The most asked question: What size oxygen absorber should I use?
The answer: It depends primarily on what size container you're going to be using to store your dehydrated foods in.
100cc is by far the most often-used in my kitchen.
Oxygen absorber sizes range from 50cc, to 100cc, to 300cc, and to a whopping 2000cc!
Why is there such a size range?
When using smaller Mason jars, a 50cc oxygen absorber will suffice.
For a larger quart-size Mason jar, a 100cc size will be fine.
When using the quart-size vacuum-sealer bags (which I recommend you purchase from DC Sales Enterprises because their bags are thicker and don't puncture as easily as the "regular" vacuum-sealer bags,) use a 100cc PRIOR to sealing the bag.
Yes, don't forget to ADD the oxygen absorber into the bag that contains your dehydrated food PRIOR to sucking the air out of the bags!
It's a step easily forgotten in your haste to get to the fun part of using the FoodSaver Food Vacuum sealer!

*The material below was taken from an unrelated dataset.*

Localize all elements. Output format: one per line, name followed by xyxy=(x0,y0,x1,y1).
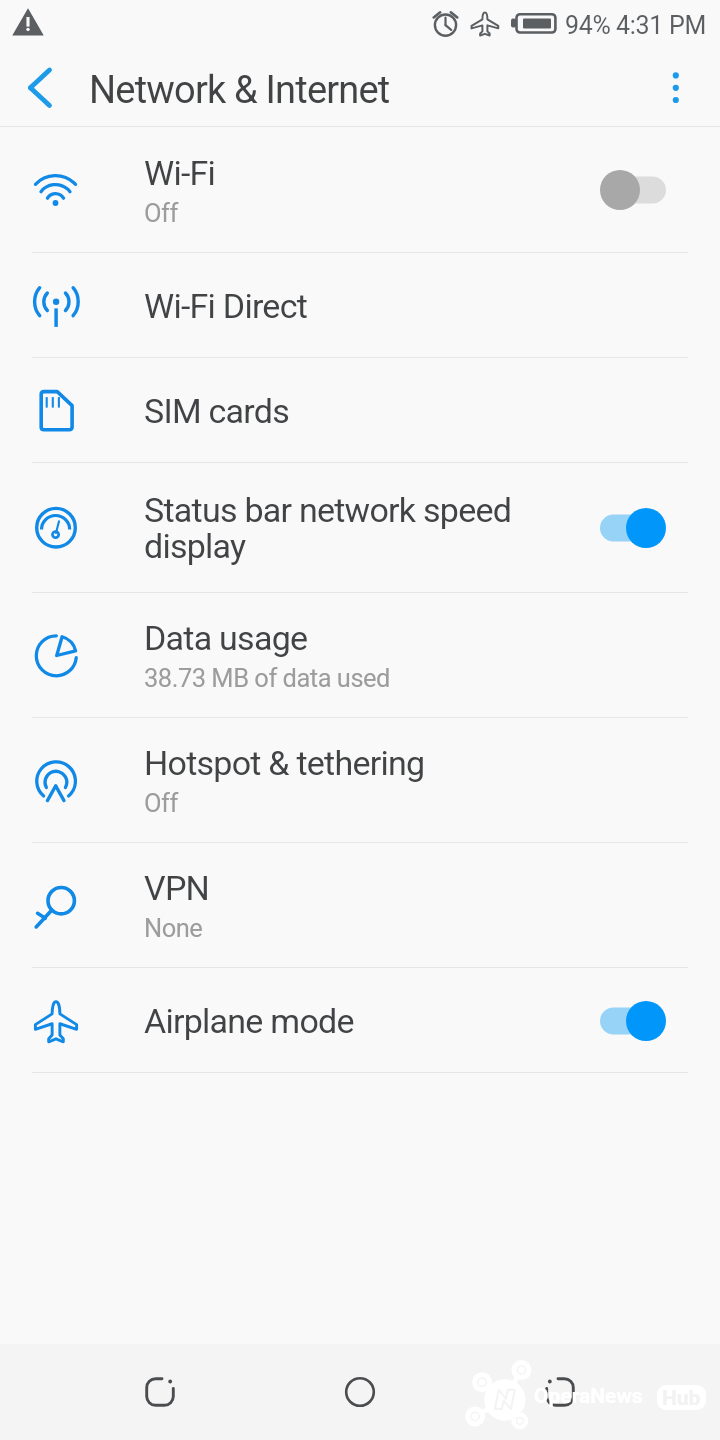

When storing the vacuum-sealed pouches in bunches for long-term storage, we use Mylar bags. These shiny un-rippable bags are perfect for keeping goodies dry, out of daylight, and away from insects.
When you've put in three or four of your vacuum-sealed packages (that have their 100cc oxygen absorber tucked in each prior to sealing don't forget), we then put these packages inside a Mylar bag. We then pop in a 300cc oxygen absorber into the Mylar bag (along with our dehydrated food packages) and then SEAL the Mylar bag. Do NOT attempt to draw the air out of a filled Mylar bag. Can't be done. Why? Because both sides of the Mylar bag are smooth, making it difficult, if not pretty impossible, to suck the air out!

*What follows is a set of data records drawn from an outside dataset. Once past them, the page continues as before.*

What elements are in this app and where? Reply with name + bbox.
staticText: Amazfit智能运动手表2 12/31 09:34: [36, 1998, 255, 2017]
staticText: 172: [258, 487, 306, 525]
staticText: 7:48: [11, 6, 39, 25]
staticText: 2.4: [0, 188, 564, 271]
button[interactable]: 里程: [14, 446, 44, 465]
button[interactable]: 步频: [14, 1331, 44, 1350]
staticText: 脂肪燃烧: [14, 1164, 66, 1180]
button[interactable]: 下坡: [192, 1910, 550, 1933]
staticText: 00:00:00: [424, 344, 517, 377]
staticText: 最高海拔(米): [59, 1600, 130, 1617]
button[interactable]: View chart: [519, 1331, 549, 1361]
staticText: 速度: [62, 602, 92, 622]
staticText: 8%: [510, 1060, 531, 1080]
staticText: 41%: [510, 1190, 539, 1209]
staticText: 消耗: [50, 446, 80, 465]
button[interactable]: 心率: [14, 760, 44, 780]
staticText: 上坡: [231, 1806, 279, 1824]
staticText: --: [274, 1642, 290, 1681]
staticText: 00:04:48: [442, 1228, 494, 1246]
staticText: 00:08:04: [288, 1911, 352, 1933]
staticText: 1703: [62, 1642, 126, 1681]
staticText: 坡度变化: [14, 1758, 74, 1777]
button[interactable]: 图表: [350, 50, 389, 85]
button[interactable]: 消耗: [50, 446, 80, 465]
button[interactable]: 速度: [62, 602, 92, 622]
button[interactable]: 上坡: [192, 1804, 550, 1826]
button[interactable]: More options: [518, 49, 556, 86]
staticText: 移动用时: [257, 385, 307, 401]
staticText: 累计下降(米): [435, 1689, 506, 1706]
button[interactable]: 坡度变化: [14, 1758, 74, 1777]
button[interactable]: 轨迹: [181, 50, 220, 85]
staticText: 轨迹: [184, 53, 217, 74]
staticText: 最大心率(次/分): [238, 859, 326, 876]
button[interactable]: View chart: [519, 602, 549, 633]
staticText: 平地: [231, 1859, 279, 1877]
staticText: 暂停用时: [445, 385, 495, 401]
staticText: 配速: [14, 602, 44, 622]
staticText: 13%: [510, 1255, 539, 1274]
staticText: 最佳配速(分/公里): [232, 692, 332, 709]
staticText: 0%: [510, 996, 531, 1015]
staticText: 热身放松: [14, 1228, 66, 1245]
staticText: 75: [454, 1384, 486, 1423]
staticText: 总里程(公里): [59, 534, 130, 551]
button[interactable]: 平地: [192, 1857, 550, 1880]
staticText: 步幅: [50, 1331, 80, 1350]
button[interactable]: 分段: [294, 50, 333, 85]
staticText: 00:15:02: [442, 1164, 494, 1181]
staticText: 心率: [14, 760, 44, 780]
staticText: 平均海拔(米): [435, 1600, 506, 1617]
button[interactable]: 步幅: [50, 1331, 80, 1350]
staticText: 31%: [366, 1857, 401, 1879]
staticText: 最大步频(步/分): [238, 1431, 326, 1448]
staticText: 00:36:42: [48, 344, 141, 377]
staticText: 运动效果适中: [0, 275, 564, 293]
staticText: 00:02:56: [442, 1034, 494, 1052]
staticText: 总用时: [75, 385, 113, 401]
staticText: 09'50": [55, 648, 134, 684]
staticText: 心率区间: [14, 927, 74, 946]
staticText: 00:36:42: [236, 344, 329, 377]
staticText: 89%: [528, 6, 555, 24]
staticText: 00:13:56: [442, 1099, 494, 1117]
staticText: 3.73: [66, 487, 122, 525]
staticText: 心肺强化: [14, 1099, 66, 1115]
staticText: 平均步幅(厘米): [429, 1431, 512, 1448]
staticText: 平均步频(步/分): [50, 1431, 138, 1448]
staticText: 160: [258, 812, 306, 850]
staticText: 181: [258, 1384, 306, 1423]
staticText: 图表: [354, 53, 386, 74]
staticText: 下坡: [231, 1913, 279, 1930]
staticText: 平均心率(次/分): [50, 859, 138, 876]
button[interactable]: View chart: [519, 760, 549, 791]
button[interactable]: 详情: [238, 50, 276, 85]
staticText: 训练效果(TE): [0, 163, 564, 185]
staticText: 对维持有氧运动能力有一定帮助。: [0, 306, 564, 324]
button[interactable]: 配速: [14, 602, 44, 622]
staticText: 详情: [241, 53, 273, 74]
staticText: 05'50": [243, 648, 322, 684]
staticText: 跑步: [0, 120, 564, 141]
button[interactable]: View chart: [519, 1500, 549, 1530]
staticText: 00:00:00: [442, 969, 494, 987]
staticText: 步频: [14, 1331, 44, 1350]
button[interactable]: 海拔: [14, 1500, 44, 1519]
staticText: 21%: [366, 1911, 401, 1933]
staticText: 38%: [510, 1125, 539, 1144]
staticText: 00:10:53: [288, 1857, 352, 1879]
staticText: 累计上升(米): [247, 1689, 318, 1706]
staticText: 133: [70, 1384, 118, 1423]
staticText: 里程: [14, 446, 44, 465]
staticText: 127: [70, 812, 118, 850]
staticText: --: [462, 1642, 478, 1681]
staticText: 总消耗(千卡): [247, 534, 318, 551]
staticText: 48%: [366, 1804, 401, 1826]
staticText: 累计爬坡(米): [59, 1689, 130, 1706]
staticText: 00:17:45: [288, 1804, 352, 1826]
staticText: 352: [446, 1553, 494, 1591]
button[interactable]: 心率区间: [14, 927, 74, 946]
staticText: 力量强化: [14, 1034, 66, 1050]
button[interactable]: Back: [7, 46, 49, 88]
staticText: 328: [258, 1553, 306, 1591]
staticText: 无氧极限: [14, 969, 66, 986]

The Mylar bag's job with the 300cc oxygen absorber inside it is to protect the three or four packages we have put inside them. THEN these Mylar bags go into plastic lidded bins and buckets for long-term storage.
Now comes the part where the 2000cc oxygen absorbers come into play. We only use these whoppers for AIRTIGHT bins. No point in putting in a 2000cc oxygen absorber in some bins that do have snap on lids, but if those lids have handles, you can tell by looking closely around their handles that they are NOT really airtight.
So the best way to be absolutely AIRTIGHT is to use feed buckets with lids.
When using the feed-grade buckets, you absolutely can use the 2000cc oxygen absorbers; they're perfect for this as they really ARE air-tight!